_PROBLEM STATEMENT_
Where a line contains the word "header", copy that line from the records below.

[Start of Attachment]

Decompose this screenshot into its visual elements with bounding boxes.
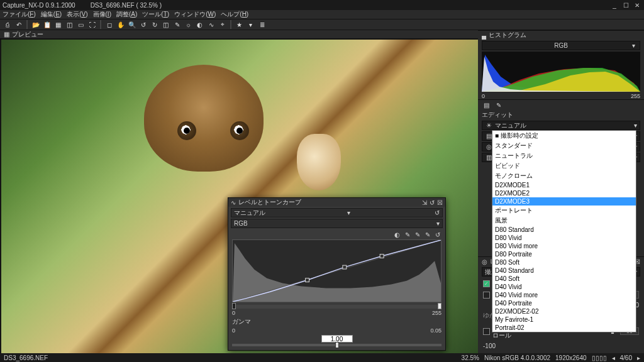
- gamma-label: ガンマ: [232, 317, 441, 326]
- picture-control-option[interactable]: モノクローム: [492, 171, 636, 181]
- fullscreen-icon[interactable]: ⛶: [87, 20, 97, 29]
- menu-file[interactable]: ファイル(F): [3, 10, 36, 19]
- picture-control-option[interactable]: D2XMODE3: [492, 197, 636, 206]
- chevron-down-icon: [347, 209, 350, 216]
- picture-control-option[interactable]: ビビッド: [492, 161, 636, 171]
- status-filename: DS3_6696.NEF: [4, 354, 48, 361]
- eyedrop-gray-icon[interactable]: ✎: [415, 231, 420, 238]
- status-zoom: 32.5%: [462, 354, 479, 361]
- filter-icon[interactable]: ▾: [246, 20, 255, 29]
- open-icon[interactable]: 📂: [31, 20, 40, 29]
- menu-help[interactable]: ヘルプ(H): [221, 10, 248, 19]
- menu-image[interactable]: 画像(I): [93, 10, 111, 19]
- minimize-button[interactable]: _: [610, 2, 619, 9]
- svg-rect-3: [343, 265, 347, 269]
- picture-control-option[interactable]: Portrait-02: [492, 324, 636, 332]
- next-image-button[interactable]: ▸: [637, 354, 640, 361]
- tag-icon[interactable]: ⌖: [218, 20, 227, 29]
- info-tab-icon[interactable]: ✎: [494, 102, 503, 109]
- input-slider[interactable]: [232, 305, 441, 309]
- grid-icon[interactable]: ▦: [53, 20, 63, 29]
- reset-panel-icon[interactable]: ↺: [430, 199, 435, 206]
- output-max: 0.05: [430, 327, 441, 334]
- eyedropper-icon[interactable]: ✎: [172, 20, 182, 29]
- vignette-checkbox[interactable]: [483, 328, 490, 335]
- fit-icon[interactable]: ◻: [104, 20, 114, 29]
- output-min: 0: [232, 327, 235, 334]
- picture-control-option[interactable]: D80 Vivid: [492, 234, 636, 242]
- svg-marker-0: [233, 243, 441, 302]
- picture-control-option[interactable]: ニュートラル: [492, 151, 636, 161]
- star-icon[interactable]: ★: [235, 20, 244, 29]
- zoom-icon[interactable]: 🔍: [127, 20, 136, 29]
- picture-control-option[interactable]: D40 Portraite: [492, 299, 636, 307]
- svg-rect-2: [306, 278, 309, 282]
- sort-icon[interactable]: ≣: [257, 20, 267, 29]
- picture-control-option[interactable]: D40 Standard: [492, 266, 636, 275]
- chromatic-aberration-checkbox[interactable]: [483, 280, 490, 287]
- menu-adjust[interactable]: 調整(A): [116, 10, 137, 19]
- picture-control-option[interactable]: スタンダード: [492, 141, 636, 151]
- picture-control-option[interactable]: D40 Vivid: [492, 283, 636, 291]
- picture-control-option[interactable]: D2XMODE2-02: [492, 307, 636, 315]
- edit-header[interactable]: エディット: [478, 111, 644, 119]
- rotate-left-icon[interactable]: ↺: [138, 20, 148, 29]
- whitebalance-icon[interactable]: ☼: [184, 20, 193, 29]
- status-colorspace: Nikon sRGB 4.0.0.3002: [484, 354, 550, 361]
- curve-icon[interactable]: ∿: [206, 20, 216, 29]
- picture-control-option[interactable]: D2XMODE1: [492, 181, 636, 189]
- close-panel-icon[interactable]: ☒: [437, 199, 443, 206]
- hist-max: 255: [631, 93, 640, 99]
- edit-tab-icon[interactable]: ▤: [482, 102, 491, 109]
- close-button[interactable]: ✕: [633, 2, 641, 9]
- curve-reset-icon[interactable]: ↺: [435, 231, 440, 238]
- menu-edit[interactable]: 編集(E): [41, 10, 62, 19]
- status-counter: 4/60: [620, 354, 632, 361]
- preset-dropdown[interactable]: マニュアル ↺: [231, 208, 443, 217]
- histogram-header[interactable]: ▄ ヒストグラム: [478, 31, 644, 40]
- axial-aberration-checkbox[interactable]: [483, 292, 490, 299]
- hist-min: 0: [482, 93, 485, 99]
- channel-dropdown[interactable]: RGB: [231, 219, 443, 228]
- edit-preset-dropdown[interactable]: ☀ マニュアル: [482, 121, 640, 130]
- picture-control-option[interactable]: ポートレート: [492, 206, 636, 216]
- preset-reset-icon[interactable]: ↺: [435, 209, 440, 216]
- auto-contrast-icon[interactable]: ◐: [394, 231, 400, 238]
- chevron-down-icon: [436, 220, 440, 227]
- undo-icon[interactable]: ↶: [14, 20, 23, 29]
- prev-image-button[interactable]: ◂: [612, 354, 615, 361]
- gamma-slider[interactable]: [232, 344, 441, 346]
- picture-control-option[interactable]: D80 Standard: [492, 226, 636, 234]
- eyedrop-white-icon[interactable]: ✎: [425, 231, 430, 238]
- levels-curve-panel: ∿ レベルとトーンカーブ ⇲ ↺ ☒ マニュアル ↺ RGB ◐ ✎ ✎: [228, 197, 446, 351]
- picture-control-option[interactable]: D40 Soft: [492, 275, 636, 283]
- picture-control-options[interactable]: ■ 撮影時の設定スタンダードニュートラルビビッドモノクロームD2XMODE1D2…: [492, 130, 636, 332]
- menu-view[interactable]: 表示(V): [67, 10, 87, 19]
- chevron-down-icon: [632, 42, 635, 49]
- rotate-right-icon[interactable]: ↻: [150, 20, 159, 29]
- crop-icon[interactable]: ◫: [161, 20, 170, 29]
- select-icon[interactable]: ▭: [76, 20, 86, 29]
- compare-icon[interactable]: ◫: [65, 20, 74, 29]
- picture-control-option[interactable]: D80 Vivid more: [492, 242, 636, 250]
- picture-control-option[interactable]: D80 Soft: [492, 258, 636, 266]
- mask-icon[interactable]: ◐: [195, 20, 204, 29]
- menu-tool[interactable]: ツール(T): [142, 10, 169, 19]
- status-dims: 1920x2640: [555, 354, 587, 361]
- pin-icon[interactable]: ⇲: [422, 199, 427, 206]
- picture-control-option[interactable]: D40 Vivid more: [492, 291, 636, 299]
- picture-control-option[interactable]: D2XMODE2: [492, 189, 636, 197]
- menu-window[interactable]: ウィンドウ(W): [174, 10, 216, 19]
- picture-control-option[interactable]: 風景: [492, 216, 636, 226]
- save-icon[interactable]: 📋: [42, 20, 52, 29]
- print-icon[interactable]: ⎙: [3, 20, 12, 29]
- picture-control-option[interactable]: ■ 撮影時の設定: [492, 131, 636, 141]
- maximize-button[interactable]: ☐: [621, 2, 630, 9]
- eyedrop-black-icon[interactable]: ✎: [405, 231, 410, 238]
- picture-control-option[interactable]: D80 Portraite: [492, 250, 636, 258]
- picture-control-option[interactable]: My Favirote-1: [492, 315, 636, 324]
- hand-icon[interactable]: ✋: [116, 20, 125, 29]
- tone-curve-graph[interactable]: [232, 239, 441, 302]
- histogram-channel-dropdown[interactable]: RGB: [482, 41, 640, 50]
- thumbnail-icon[interactable]: ▦: [4, 31, 9, 38]
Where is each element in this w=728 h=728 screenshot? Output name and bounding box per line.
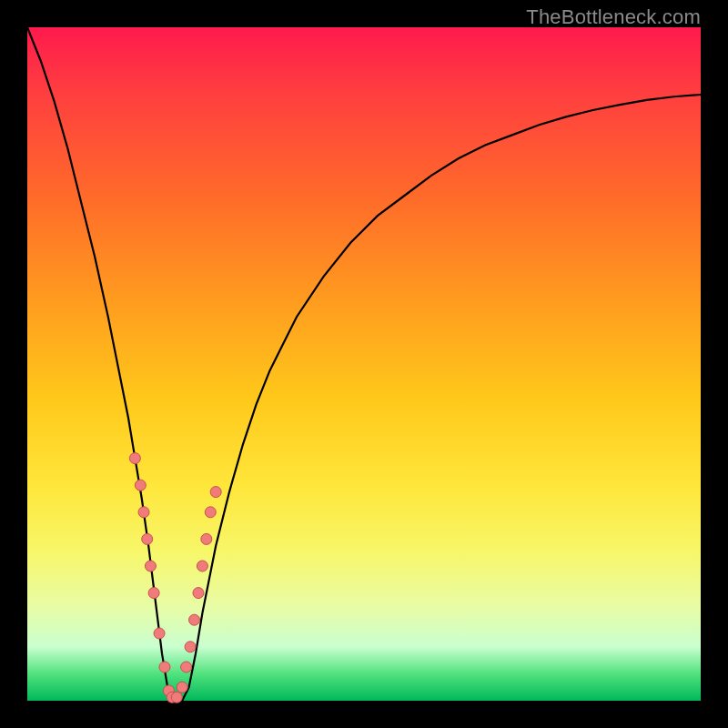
data-point — [159, 662, 170, 672]
data-point — [185, 642, 196, 652]
data-point — [171, 692, 182, 703]
data-point — [177, 682, 187, 693]
data-point — [135, 480, 146, 490]
data-point — [148, 588, 159, 599]
watermark-text: TheBottleneck.com — [526, 5, 701, 29]
data-point — [138, 507, 149, 518]
data-point — [189, 614, 200, 625]
data-point — [154, 628, 165, 639]
data-point — [181, 662, 192, 672]
data-point — [210, 487, 221, 498]
bottleneck-curve — [27, 27, 701, 701]
chart-frame: TheBottleneck.com — [0, 0, 728, 728]
data-point — [142, 533, 153, 544]
data-point — [197, 561, 207, 571]
data-points — [129, 453, 221, 703]
chart-overlay — [27, 27, 701, 701]
data-point — [201, 533, 212, 544]
data-point — [129, 453, 140, 464]
data-point — [193, 588, 204, 599]
data-point — [205, 507, 216, 518]
data-point — [145, 561, 156, 571]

[End of Attachment]

_THE ANSWER_
- edit-header[interactable]: エディット: [478, 111, 644, 119]
- histogram-header[interactable]: ▄ ヒストグラム: [478, 31, 644, 40]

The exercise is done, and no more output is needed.